This one goes out to all the Internetversteher:
Nichts liegt mir ferner als die Politik der deutschen Bundeskanzlerin zu verteidigen. Wenn Angelika Merkel aber sagt, dass das Internet für uns alle „Neuland“ ist, dann muss ich ihr Recht geben. Den Spott, der da über sie hereinbricht, verdient sie nicht.
In der Geographie bedeutet Neuland
„Ackerland, welches aus Wald, Heide oder Weide (oft durch Brandrodung) gewonnen wurde, in den ersten Jahren seiner landwirtschaftlichen Nutzung“ (siehe Wikipedia).
Nur weil wir schon ein paar Jahre auf Twitter sind und deshalb Hashtags auf Facebook schon wieder fad finden, glauben wir, dass wir schon verstanden haben, was auf dem fruchtbaren Boden der vernetzten Rechner alles wachsen kann? Nur weil wir Monat für Monat zig Gigabyte vor den wachsamen Augen der NSA hin und herschieben, glauben wir, dass das gerade gewonnene Land schon in einer Weise „landwirtschaftlich“ genutzt wird, die tatsächlich Früchte für die Gesellschaft trägt? Was verleitet uns zu der arroganten Aussage, dass das Internet für uns, die wir die wichtigsten Mainstream-Tools nutzen, kein Neuland mehr ist, sondern vertrauter Boden, den wir langfristig bewirtschaften können? Wenn uns das Land tatsächlich so vertraut ist, warum können wir es dann nicht besser vor Angriffen schützen? Warum schaffen wir es dann nicht, uns dagegen zu wehren, dass uns der Boden, auf dem wir unsere Ideen, Kampagnen und Startups pflanzen, unter den Füßen weggezogen wird? Warum erreichen die Ideen und Kampagnen der Internetversteher die Menschen schlechter als Services, für deren Nutzung wir mit unserer Privatsphäre bezahlen?
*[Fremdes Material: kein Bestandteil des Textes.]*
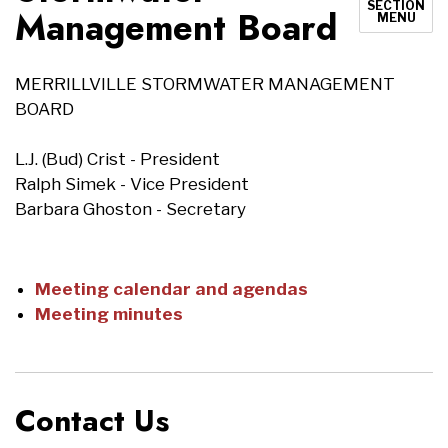
SECTION
Management Board
MENU
MERRILLVILLE STORMWATER MANAGEMENT
BOARD
L.J. (Bud) Crist - President
Ralph Simek - Vice President
Barbara Ghoston - Secretary
Meeting calendar and agendas
Meeting minutes
Contact Us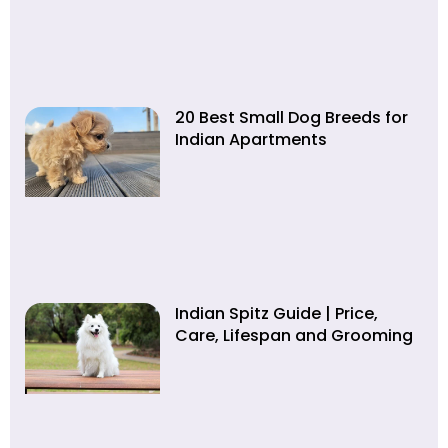
20 Best Small Dog Breeds for
Indian Apartments
Indian Spitz Guide | Price,
Care, Lifespan and Grooming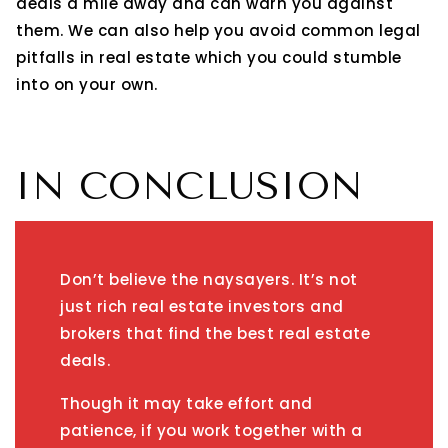
deals a mile away and can warn you against
them. We can also help you avoid common legal
pitfalls in real estate which you could stumble
into on your own.
IN CONCLUSION
Don’t believe the naysayers. It’s not
just rich real estate investors and
brokers that find the best real estate
deals.
Though it may take effort and
patience, if you work together with a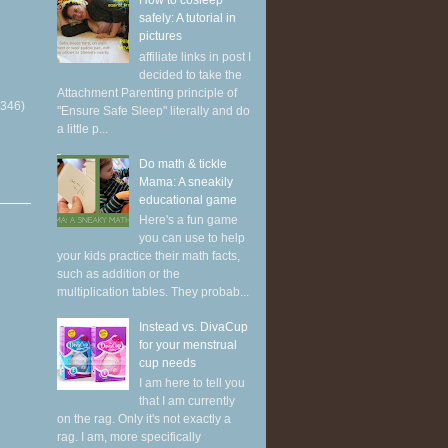
How to cosleep
safely: A tutorial in
pictures
affiliate links in post I
decided to take the
Attachment Parenting principle of
(346)
"Ensure Safe Sleep" literally and do
a little p...
Do math & tickle
Mama: A sneakily
educational game
Here's a fun game
you can use to help
your kids practice their math facts,
such as addition or the
multiplication tables. They probab...
Instead vs. DivaCup
for your menstrual
cup needs
I am here to tell you
that I am currently
on the rag. Only it's not exactly a
rag. I am, more specifically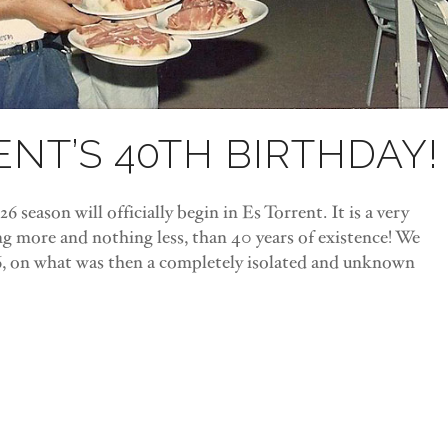
ENT’S 40TH BIRTHDAY!
6 season will officially begin in Es Torrent. It is a very
ng more and nothing less, than 40 years of existence! We
6, on what was then a completely isolated and unknown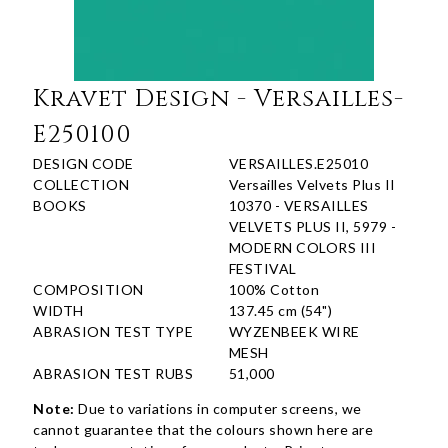
Kravet Design - Versailles-
E250100
DESIGN CODE
VERSAILLES.E25010
COLLECTION
Versailles Velvets Plus II
BOOKS
10370 - VERSAILLES
VELVETS PLUS II, 5979 -
MODERN COLORS III
FESTIVAL
COMPOSITION
100% Cotton
WIDTH
137.45 cm (54")
ABRASION TEST TYPE
WYZENBEEK WIRE
MESH
ABRASION TEST RUBS
51,000
Note:
Due to variations in computer screens, we
cannot guarantee that the colours shown here are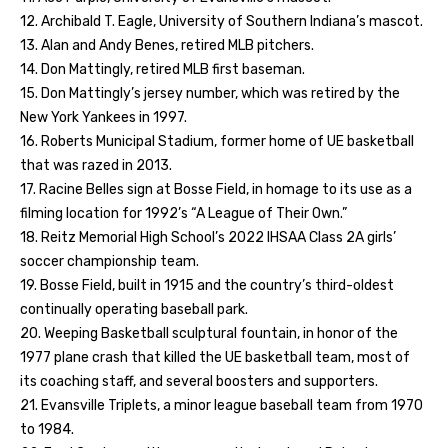
12. Archibald T. Eagle, University of Southern Indiana’s mascot.
13. Alan and Andy Benes, retired MLB pitchers.
14. Don Mattingly, retired MLB first baseman.
15. Don Mattingly’s jersey number, which was retired by the
New York Yankees in 1997.
16. Roberts Municipal Stadium, former home of UE basketball
that was razed in 2013.
17. Racine Belles sign at Bosse Field, in homage to its use as a
filming location for 1992’s “A League of Their Own.”
18. Reitz Memorial High School’s 2022 IHSAA Class 2A girls’
soccer championship team.
19. Bosse Field, built in 1915 and the country’s third-oldest
continually operating baseball park.
20. Weeping Basketball sculptural fountain, in honor of the
1977 plane crash that killed the UE basketball team, most of
its coaching staff, and several boosters and supporters.
21. Evansville Triplets, a minor league baseball team from 1970
to 1984.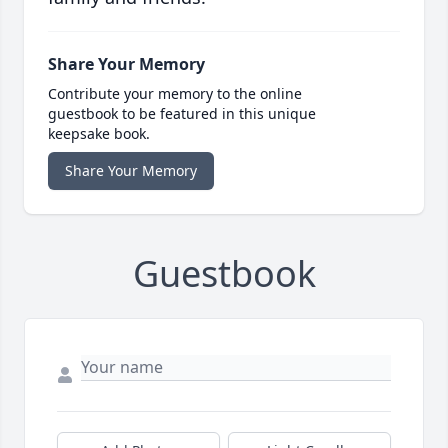
Share Your Memory
Contribute your memory to the online
guestbook to be featured in this unique
keepsake book.
Share Your Memory
Guestbook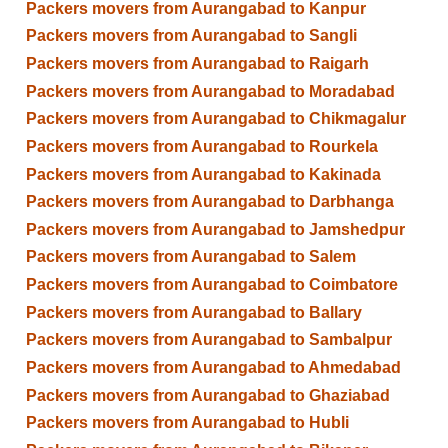
Packers movers from Aurangabad to Kanpur
Packers movers from Aurangabad to Sangli
Packers movers from Aurangabad to Raigarh
Packers movers from Aurangabad to Moradabad
Packers movers from Aurangabad to Chikmagalur
Packers movers from Aurangabad to Rourkela
Packers movers from Aurangabad to Kakinada
Packers movers from Aurangabad to Darbhanga
Packers movers from Aurangabad to Jamshedpur
Packers movers from Aurangabad to Salem
Packers movers from Aurangabad to Coimbatore
Packers movers from Aurangabad to Ballary
Packers movers from Aurangabad to Sambalpur
Packers movers from Aurangabad to Ahmedabad
Packers movers from Aurangabad to Ghaziabad
Packers movers from Aurangabad to Hubli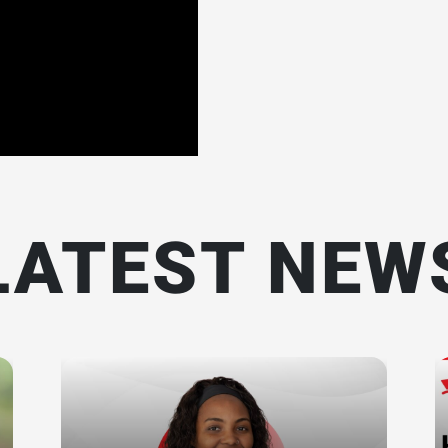
LATEST NEW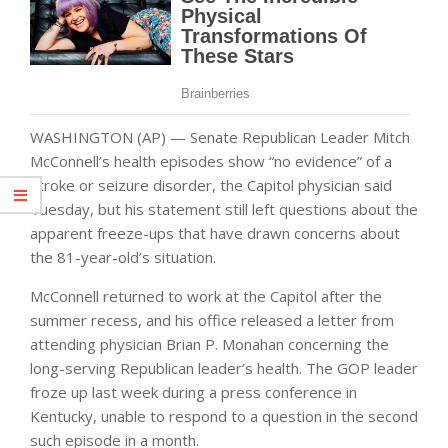
WASHINGTON (AP) — Senate Republican Leader Mitch
McConnell’s health episodes show “no evidence” of a
stroke or seizure disorder, the Capitol physician said
Tuesday, but his statement still left questions about the
apparent freeze-ups that have drawn concerns about
the 81-year-old’s situation.
McConnell returned to work at the Capitol after the
summer recess, and his office released a letter from
attending physician Brian P. Monahan concerning the
long-serving Republican leader’s health. The GOP leader
froze up last week during a press conference in
Kentucky, unable to respond to a question in the second
such episode in a month.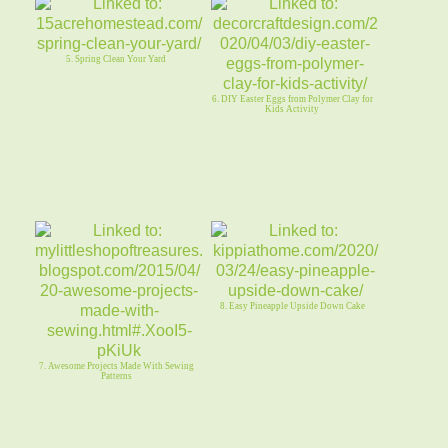
5. Spring Clean Your Yard
6. DIY Easter Eggs from Polymer Clay for
Kids Activity
8. Easy Pineapple Upside Down Cake
7. Awesome Projects Made With Sewing
Patterns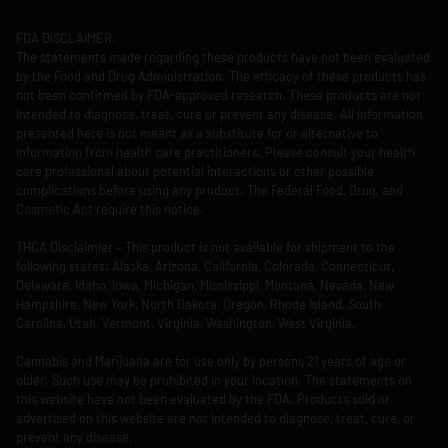
FDA DISCLAIMER:
The statements made regarding these products have not been evaluated
by the Food and Drug Administration. The efficacy of these products has
not been confirmed by FDA-approved research. These products are not
intended to diagnose, treat, cure or prevent any disease. All information
presented here is not meant as a substitute for or alternative to
information from health care practitioners. Please consult your health
care professional about potential interactions or other possible
complications before using any product. The Federal Food, Drug, and
Cosmetic Act require this notice.
THCA Disclaimier – This product is not available for shipment to the
following states: Alaska, Arizona, California, Colorado, Connecticut,
Delaware, Idaho, Iowa, Michigan, Mississippi, Montana, Nevada, New
Hampshire, New York, North Dakota, Oregon, Rhode Island, South
Carolina, Utah, Vermont, Virginia, Washington, West Virginia.
Cannabis and Marijuana are for use only by persons 21 years of age or
older. Such use may be prohibited in your location. The statements on
this website have not been evaluated by the FDA. Products sold or
advertised on this website are not intended to diagnose, treat, cure, or
prevent any disease.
Denkt eure Kritik an Merkels Aussage mal zu Ende! Ihr behauptet, dass das Internet (zumindest für euch) kein Neuland mehr sei, dass wir uns nicht mehr in den ersten Jahren seiner landwirtschaftlichen Nutzung befinden, sondern schon in der Phase seiner dauerhaften Bewirtschaftung. Wisst ihr, was das bedeutet? Richtig! Die Monokulturen, die heute so fade vor sich hinblühen, sind Höhepunkt und gleichzeitig Ende der Entwicklung.
Ich wünsche mir, dass die aktuellen Fehlentwicklungen bei der landwirtschaftlichen Nutzung des Internets, noch reversibel sind; dass der Boden noch nicht komplett ausgelaugt und noch nicht alle Flüsse begradigt sind. Ich möchte darauf vertrauen können, dass die Neuankömmlinge in diesem Land noch einen Platz abseits der Vergnügungsparks von Google, Facebook, Apple et al. finden.
Das Internet soll Neuland bleiben und Angela Merkel soll ausnahmsweise mal Recht haben.